Gagnon was an expert in Canadian art history who had been asked by Concordia to develop an online class years ago.

After he died, the school continued to use his video lectures. But Ansuini said this was never made clear to him or other students.

"There were two professors listed, but there was no indication that one of them was not available or one of them had passed," he told CTV News. "There was really no indication whatsoever."

He posted a series of tweets about the jarring experience.

He wrote that he found it "sad" and joked about the old saying that "you can retire when you're dead" -- or not.

He also said he'd been loving the class and was upset that the students "won’t get to thank him for making all of this information so engaging and accessible."

Gagnon, he wrote, was "this sweet old French guy who’s just absolutely thrilled to talk paintings of snow and horses, and somehow he always manages to make it interesting, making you care about something you truly thought could not possibly be that interesting."
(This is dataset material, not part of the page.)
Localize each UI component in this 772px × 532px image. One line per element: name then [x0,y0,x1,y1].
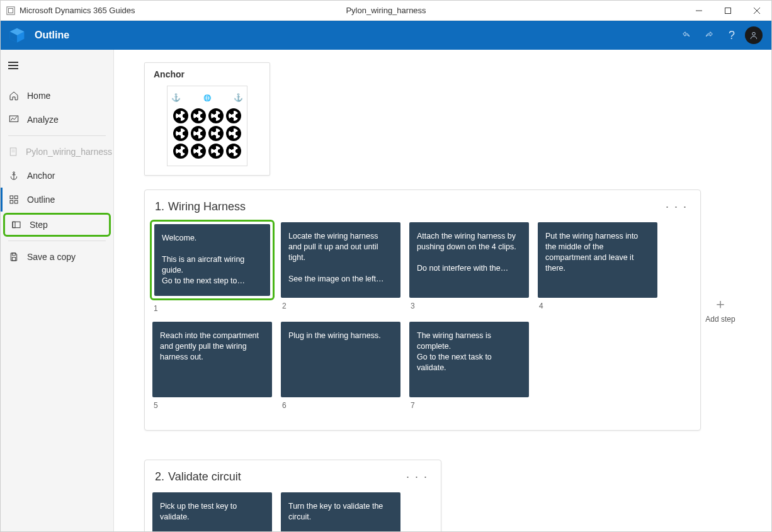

To Concordia, he asked, "Do you think students just don’t give a s*** about the people they spend months learning from?"

Under its collective agreement with the faculty association, Concordia has a 10-year licence on work.

One McGill law professor, Richard Gold, says those policies are different from university to university, but in general, the work belongs to the professor, with the universities also claiming a licence so they can use it.

"Each one of us as professors hold the copyright in whatever we produced, but to the extent that it’s useful for education.. the university gets to continue to use it for a period of time, or forever, depending on the university," Gold said.

Concordia wouldn't comment on the particular agreement for Gagnon's videos, but it said the right to use the school's online course material depends on several elements, including standalone deals it can enter with course developers.

Ansuini says this doesn't answer his bigger questions.

A warning would have been helpful, he said. After all, his assumption seems pretty reasonable, he said -- to him, at least.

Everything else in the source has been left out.